May 5 is officially Missing and Murdered Indigenous Women Awareness Day.
Gov. Doug Burgum signed the proclamation declaring the day Tuesday afternoon.
All day Wednesday, members of the tribal community hosted events in the Capital City to acknowledge the importance.
With about 39,000 Indigenous people living in the Peace Garden State, Indigenous people are more likely to be human trafficked than the general population.
The signing of this proclamation is being called by some people a step in the right direction.
“We know we still have a lot of work to do yet for that. But I think with him signing the proclamation it makes other entities kind of have to step up, like whether you’re a state or organization within the state,” said Sheridan McNeil.
People came together beginning with a sunrise prayer, moving to a ceremony at the Heritage Center and ending with a march on the Capitol grounds.
Karen Lynn Sylva, who attended the event, says it was her own experience that opened her eyes.
“I was unaware of any of this MMIW until my daughter went missing. And then when I was in touch with Swan, Sheri. They kind of brought light to that is something that’s really going on,” said Sylva.
For years, people like Lissa Yellowbird-Chase have been the boots on the ground working to bring attention to the cause.

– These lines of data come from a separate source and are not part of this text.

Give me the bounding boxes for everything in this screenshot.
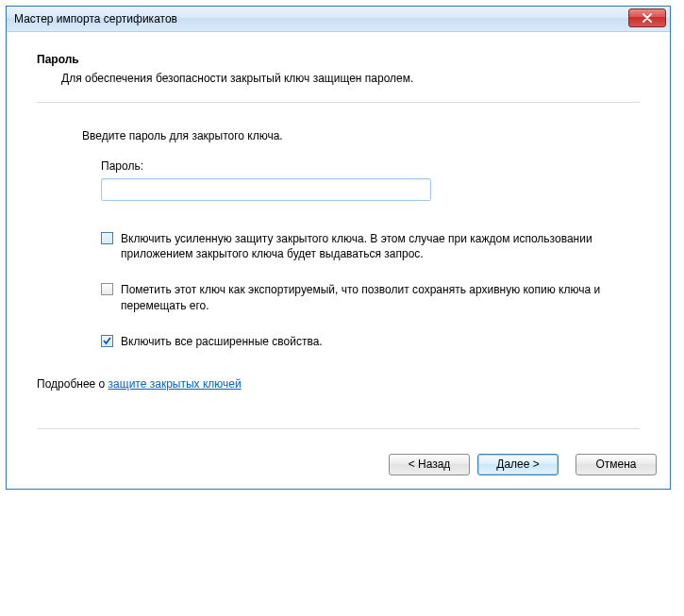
option-all-extended[interactable]: Включить все расширенные свойства.: [101, 334, 619, 349]
learn-more: Подробнее о защите закрытых ключей: [37, 377, 640, 391]
section-description: Для обеспечения безопасности закрытый кл…: [61, 72, 640, 85]
checkbox-exportable[interactable]: [101, 283, 113, 295]
back-button[interactable]: < Назад: [389, 454, 470, 475]
section-heading: Пароль: [37, 53, 640, 66]
close-button[interactable]: [628, 8, 666, 27]
form-area: Введите пароль для закрытого ключа. Паро…: [37, 129, 640, 349]
option-all-extended-label: Включить все расширенные свойства.: [121, 334, 323, 349]
password-label: Пароль:: [101, 159, 619, 173]
window-title: Мастер импорта сертификатов: [14, 12, 177, 25]
checkbox-all-extended[interactable]: [101, 335, 113, 347]
option-strong-protection-label: Включить усиленную защиту закрытого ключ…: [121, 231, 602, 261]
learn-more-prefix: Подробнее о: [37, 377, 108, 391]
close-icon: [642, 13, 653, 23]
checkbox-strong-protection[interactable]: [101, 232, 113, 244]
titlebar: Мастер импорта сертификатов: [7, 7, 670, 32]
wizard-content: Пароль Для обеспечения безопасности закр…: [7, 32, 670, 442]
learn-more-link[interactable]: защите закрытых ключей: [108, 377, 242, 391]
wizard-window: Мастер импорта сертификатов Пароль Для о…: [6, 6, 671, 490]
divider-top: [37, 102, 640, 103]
divider-bottom: [37, 428, 640, 429]
password-input[interactable]: [101, 178, 431, 201]
next-button[interactable]: Далее >: [477, 454, 559, 475]
option-exportable[interactable]: Пометить этот ключ как экспортируемый, ч…: [101, 282, 619, 312]
cancel-button[interactable]: Отмена: [576, 454, 657, 475]
option-strong-protection[interactable]: Включить усиленную защиту закрытого ключ…: [101, 231, 619, 261]
button-row: < Назад Далее > Отмена: [7, 442, 670, 489]
options-group: Включить усиленную защиту закрытого ключ…: [101, 231, 619, 349]
password-prompt: Введите пароль для закрытого ключа.: [82, 129, 619, 142]
option-exportable-label: Пометить этот ключ как экспортируемый, ч…: [121, 282, 602, 312]
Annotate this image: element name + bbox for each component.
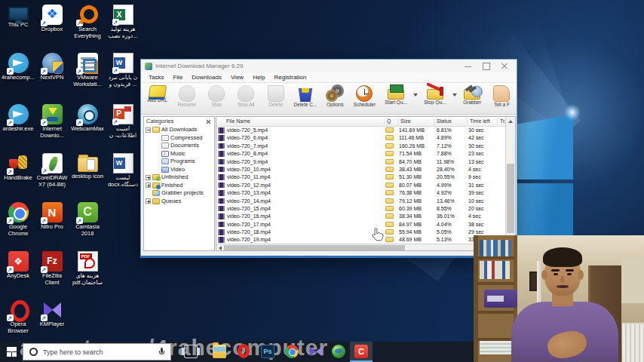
table-row[interactable]: video-720_8.mp4 71.54 MB 7.88% 23 sec [216, 150, 505, 158]
column-time-left[interactable]: Time left [467, 118, 490, 127]
expand-icon[interactable] [146, 198, 151, 204]
category-documents[interactable]: Documents [144, 142, 214, 150]
table-row[interactable]: video-720_16.mp4 38.34 MB 36.01% 4 sec [216, 213, 505, 220]
desktop-icon-filezilla[interactable]: FileZilla Client [35, 251, 69, 286]
menu-view[interactable]: View [226, 74, 248, 81]
resume-button[interactable]: Resume [172, 84, 201, 107]
taskbar-file-explorer[interactable] [208, 342, 231, 362]
microphone-icon[interactable] [159, 348, 164, 356]
category-grabber-projects[interactable]: Grabber projects [144, 189, 214, 198]
stop-button[interactable]: Stop [202, 84, 232, 107]
table-row[interactable]: video-720_15.mp4 60.39 MB 8.55% 20 sec [216, 205, 505, 213]
desktop-icon-pdf-file[interactable]: هزینه های ساختمان.pdf [70, 251, 105, 286]
column-queue[interactable]: Q [384, 118, 391, 127]
table-row[interactable]: video-720_10.mp4 38.43 MB 28.40% 4 sec [216, 166, 505, 173]
desktop-icon-this-pc[interactable]: This PC [1, 5, 35, 29]
taskbar-opera[interactable] [232, 342, 255, 362]
task-view-button[interactable] [179, 342, 202, 362]
taskbar-kmplayer[interactable] [305, 342, 327, 362]
category-programs[interactable]: Programs [144, 158, 214, 166]
desktop-icon-ppt-file[interactable]: امنیت اطلاعات- ن [106, 104, 140, 139]
desktop-icon-ardeshir[interactable]: ardeshir.exe [1, 104, 35, 133]
desktop-icon-chrome[interactable]: Google Chrome [1, 202, 35, 237]
search-input[interactable]: Type here to search [23, 343, 171, 360]
column-size[interactable]: Size [397, 118, 411, 127]
maximize-button[interactable] [477, 60, 495, 72]
category-compressed[interactable]: Compressed [144, 134, 214, 143]
menu-help[interactable]: Help [248, 74, 269, 81]
menu-downloads[interactable]: Downloads [187, 74, 226, 81]
scroll-left-icon[interactable] [219, 246, 222, 250]
desktop-icon-idm[interactable]: Internet Downlo... [35, 104, 69, 139]
desktop-icon-nextvpn[interactable]: NextVPN [35, 53, 69, 81]
category-all-downloads[interactable]: All Downloads [144, 126, 214, 134]
table-row[interactable]: video-720_6.mp4 111.46 MB 4.89% 42 sec [216, 134, 505, 142]
stop-queue-button[interactable]: Stop Qu... [419, 84, 452, 105]
scrollbar-thumb[interactable] [224, 245, 405, 250]
table-row[interactable]: video-720_14.mp4 79.12 MB 13.46% 10 sec [216, 198, 505, 205]
menu-registration[interactable]: Registration [270, 74, 311, 81]
category-finished[interactable]: Finished [144, 182, 214, 190]
menu-file[interactable]: File [168, 74, 187, 81]
desktop-icon-vmware[interactable]: VMware Workstati... [70, 53, 105, 87]
category-unfinished[interactable]: Unfinished [144, 173, 214, 182]
taskbar-camtasia-active[interactable] [350, 342, 373, 362]
taskbar-idm[interactable] [327, 342, 350, 362]
category-video[interactable]: Video [144, 166, 214, 174]
icon-label: Internet Downlo... [35, 126, 69, 139]
table-row[interactable]: video-720_9.mp4 84.70 MB 11.98% 13 sec [216, 158, 505, 166]
desktop-icon-kmplayer[interactable]: KMPlayer [35, 299, 69, 328]
file-name: video-720_7.mp4 [227, 143, 268, 149]
category-music[interactable]: Music [144, 150, 214, 158]
title-bar[interactable]: Internet Download Manager 6.29 [141, 60, 517, 72]
start-queue-button[interactable]: Start Qu... [379, 84, 412, 105]
column-status[interactable]: Status [434, 118, 452, 127]
delete-button[interactable]: Delete [261, 84, 290, 107]
desktop-icon-folder[interactable]: desktop icon [70, 153, 105, 180]
table-row[interactable]: video-720_11.mp4 51.30 MB 20.55% 9 sec [216, 173, 505, 181]
table-row[interactable]: video-720_19.mp4 48.69 MB 5.13% 33 sec [216, 236, 505, 244]
desktop-icon-handbrake[interactable]: HandBrake [1, 153, 35, 182]
table-row[interactable]: video-720_12.mp4 80.07 MB 4.99% 31 sec [216, 182, 505, 189]
desktop-icon-4rahecomputer[interactable]: 4rahecomp... [1, 53, 35, 81]
taskbar-chrome[interactable] [281, 342, 303, 362]
vertical-scrollbar[interactable] [505, 117, 515, 244]
desktop-icon-search-everything[interactable]: Search Everything [70, 5, 105, 39]
desktop-icon-opera[interactable]: Opera Browser [1, 299, 35, 334]
table-row[interactable]: video-720_7.mp4 160.26 MB 7.12% 30 sec [216, 143, 505, 150]
column-file-name[interactable]: File Name [216, 118, 250, 127]
expand-icon[interactable] [146, 175, 151, 180]
tell-a-friend-button[interactable]: Tell a F [487, 84, 517, 107]
minimize-button[interactable] [459, 60, 477, 72]
panel-close-icon[interactable] [205, 118, 212, 125]
grabber-button[interactable]: Grabber [458, 84, 487, 105]
delete-completed-button[interactable]: Delete C... [290, 84, 320, 107]
expand-icon[interactable] [146, 183, 151, 188]
desktop-icon-webcammax[interactable]: WebcamMax [70, 104, 105, 133]
scheduler-button[interactable]: Scheduler [350, 84, 379, 107]
table-row[interactable]: video-720_5.mp4 141.69 MB 6.81% 30 sec [216, 127, 505, 134]
collapse-icon[interactable] [146, 127, 151, 133]
taskbar-photoshop[interactable] [256, 342, 279, 362]
stop-all-button[interactable]: Stop All [232, 84, 261, 107]
horizontal-scrollbar[interactable] [216, 244, 505, 250]
table-row[interactable]: video-720_17.mp4 84.97 MB 4.04% 38 sec [216, 221, 505, 229]
table-row[interactable]: video-720_18.mp4 55.94 MB 5.05% 29 sec [216, 229, 505, 236]
desktop-icon-excel-file[interactable]: هزینه تولید ...دوره نصب [106, 5, 140, 39]
desktop-icon-docx-file[interactable]: لیست دستگاه.docx [106, 153, 140, 188]
menu-tasks[interactable]: Tasks [144, 74, 168, 81]
start-button[interactable] [0, 342, 23, 362]
scrollbar-thumb[interactable] [507, 164, 514, 233]
desktop-icon-nitro[interactable]: Nitro Pro [35, 202, 69, 231]
desktop-icon-camtasia[interactable]: Camtasia 2018 [70, 202, 105, 237]
desktop-icon-anydesk[interactable]: AnyDesk [1, 251, 35, 280]
desktop-icon-word-file[interactable]: ن پایانی نبرد ... فریدون و [106, 53, 140, 87]
close-button[interactable] [495, 60, 514, 72]
desktop-icon-coreldraw[interactable]: CorelDRAW X7 (64-Bit) [35, 153, 69, 188]
options-button[interactable]: Options [320, 84, 350, 107]
table-row[interactable]: video-720_13.mp4 76.38 MB 4.92% 39 sec [216, 189, 505, 197]
scroll-up-icon[interactable] [508, 120, 513, 123]
category-queues[interactable]: Queues [144, 198, 214, 206]
add-url-button[interactable]: Add URL [143, 84, 172, 103]
desktop-icon-dropbox[interactable]: Dropbox [35, 5, 69, 33]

“Making these proclamations and these other efforts to give some attention to a much-needed cause, finding justice, finding our people and just being inclusive of marginalized communities as well,” said Yellowbird-Chase.
The proclamation signed encourages all North Dakotans to prevent further tragedies and promote healing to demonstrate solidarity with the families of victims.
“We can’t stop. It’s just this constant push forward. So you know we need everyone’s support in this. Whether your an individual or organization,” said McNeil.
May 5 is also National Missing and Murder Indigenous Women Awareness Day.
Across the nation, there were events going on helping raise awareness.